Exercise details: Could you retype the listing beneath, keeping each line exactly as it is?
══════
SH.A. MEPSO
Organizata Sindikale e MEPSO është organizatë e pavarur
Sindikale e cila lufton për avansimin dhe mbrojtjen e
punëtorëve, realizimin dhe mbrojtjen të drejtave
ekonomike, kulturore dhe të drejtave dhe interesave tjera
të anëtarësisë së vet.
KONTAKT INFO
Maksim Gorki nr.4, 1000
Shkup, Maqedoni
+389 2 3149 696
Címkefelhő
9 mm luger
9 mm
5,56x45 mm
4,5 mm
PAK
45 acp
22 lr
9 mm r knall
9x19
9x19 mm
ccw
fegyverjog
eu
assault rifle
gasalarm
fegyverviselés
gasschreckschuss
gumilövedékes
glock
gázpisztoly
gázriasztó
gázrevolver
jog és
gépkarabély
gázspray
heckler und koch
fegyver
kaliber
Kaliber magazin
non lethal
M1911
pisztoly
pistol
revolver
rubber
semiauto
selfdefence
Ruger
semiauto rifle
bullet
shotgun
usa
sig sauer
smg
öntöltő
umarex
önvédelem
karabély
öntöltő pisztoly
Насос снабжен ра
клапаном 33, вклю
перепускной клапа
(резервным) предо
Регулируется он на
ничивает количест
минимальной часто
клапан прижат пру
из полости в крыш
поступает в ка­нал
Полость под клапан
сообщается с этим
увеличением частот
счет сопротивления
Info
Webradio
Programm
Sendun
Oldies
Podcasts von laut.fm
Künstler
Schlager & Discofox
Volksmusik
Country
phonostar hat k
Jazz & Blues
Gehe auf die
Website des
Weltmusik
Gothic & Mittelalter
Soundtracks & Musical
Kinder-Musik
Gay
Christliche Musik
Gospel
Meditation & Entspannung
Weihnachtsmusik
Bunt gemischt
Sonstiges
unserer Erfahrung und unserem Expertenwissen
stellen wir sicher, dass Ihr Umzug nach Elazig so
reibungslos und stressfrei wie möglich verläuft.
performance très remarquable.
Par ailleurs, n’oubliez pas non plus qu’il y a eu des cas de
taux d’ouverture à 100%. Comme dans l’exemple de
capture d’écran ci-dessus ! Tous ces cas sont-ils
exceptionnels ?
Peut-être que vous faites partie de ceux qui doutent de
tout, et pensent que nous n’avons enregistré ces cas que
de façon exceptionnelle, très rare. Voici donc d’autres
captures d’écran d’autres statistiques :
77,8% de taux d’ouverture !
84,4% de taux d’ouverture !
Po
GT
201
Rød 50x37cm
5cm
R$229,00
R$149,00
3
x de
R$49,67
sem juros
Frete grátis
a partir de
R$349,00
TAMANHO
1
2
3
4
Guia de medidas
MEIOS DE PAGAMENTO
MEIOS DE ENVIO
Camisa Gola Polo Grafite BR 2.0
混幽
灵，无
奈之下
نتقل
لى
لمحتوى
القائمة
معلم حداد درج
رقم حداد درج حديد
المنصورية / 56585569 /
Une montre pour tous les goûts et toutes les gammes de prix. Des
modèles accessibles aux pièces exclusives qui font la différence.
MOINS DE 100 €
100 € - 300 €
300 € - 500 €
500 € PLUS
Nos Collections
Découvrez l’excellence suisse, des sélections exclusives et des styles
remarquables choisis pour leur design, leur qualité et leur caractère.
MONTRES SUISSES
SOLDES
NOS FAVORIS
══════
Result for this exercise:
SH.A. MEPSO
Organizata Sindikale e MEPSO është organizatë e pavarur
Sindikale e cila lufton për avansimin dhe mbrojtjen e
punëtorëve, realizimin dhe mbrojtjen të drejtave
ekonomike, kulturore dhe të drejtave dhe interesave tjera
të anëtarësisë së vet.
KONTAKT INFO
Maksim Gorki nr.4, 1000
Shkup, Maqedoni
+389 2 3149 696
Címkefelhő
9 mm luger
9 mm
5,56x45 mm
4,5 mm
PAK
45 acp
22 lr
9 mm r knall
9x19
9x19 mm
ccw
fegyverjog
eu
assault rifle
gasalarm
fegyverviselés
gasschreckschuss
gumilövedékes
glock
gázpisztoly
gázriasztó
gázrevolver
jog és
gépkarabély
gázspray
heckler und koch
fegyver
kaliber
Kaliber magazin
non lethal
M1911
pisztoly
pistol
revolver
rubber
semiauto
selfdefence
Ruger
semiauto rifle
bullet
shotgun
usa
sig sauer
smg
öntöltő
umarex
önvédelem
karabély
öntöltő pisztoly
Насос снабжен ра
клапаном 33, вклю
перепускной клапа
(резервным) предо
Регулируется он на
ничивает количест
минимальной часто
клапан прижат пру
из полости в крыш
поступает в ка­нал
Полость под клапан
сообщается с этим
увеличением частот
счет сопротивления
Info
Webradio
Programm
Sendun
Oldies
Podcasts von laut.fm
Künstler
Schlager & Discofox
Volksmusik
Country
phonostar hat k
Jazz & Blues
Gehe auf die
Website des
Weltmusik
Gothic & Mittelalter
Soundtracks & Musical
Kinder-Musik
Gay
Christliche Musik
Gospel
Meditation & Entspannung
Weihnachtsmusik
Bunt gemischt
Sonstiges
unserer Erfahrung und unserem Expertenwissen
stellen wir sicher, dass Ihr Umzug nach Elazig so
reibungslos und stressfrei wie möglich verläuft.
performance très remarquable.
Par ailleurs, n’oubliez pas non plus qu’il y a eu des cas de
taux d’ouverture à 100%. Comme dans l’exemple de
capture d’écran ci-dessus ! Tous ces cas sont-ils
exceptionnels ?
Peut-être que vous faites partie de ceux qui doutent de
tout, et pensent que nous n’avons enregistré ces cas que
de façon exceptionnelle, très rare. Voici donc d’autres
captures d’écran d’autres statistiques :
77,8% de taux d’ouverture !
84,4% de taux d’ouverture !
Po
GT
201
Rød 50x37cm
5cm
R$229,00
R$149,00
3
x de
R$49,67
sem juros
Frete grátis
a partir de
R$349,00
TAMANHO
1
2
3
4
Guia de medidas
MEIOS DE PAGAMENTO
MEIOS DE ENVIO
Camisa Gola Polo Grafite BR 2.0
混幽
灵，无
奈之下
نتقل
لى
لمحتوى
القائمة
معلم حداد درج
رقم حداد درج حديد
المنصورية / 56585569 /
Une montre pour tous les goûts et toutes les gammes de prix. Des
modèles accessibles aux pièces exclusives qui font la différence.
MOINS DE 100 €
100 € - 300 €
300 € - 500 €
500 € PLUS
Nos Collections
Découvrez l’excellence suisse, des sélections exclusives et des styles
remarquables choisis pour leur design, leur qualité et leur caractère.
MONTRES SUISSES
SOLDES
NOS FAVORIS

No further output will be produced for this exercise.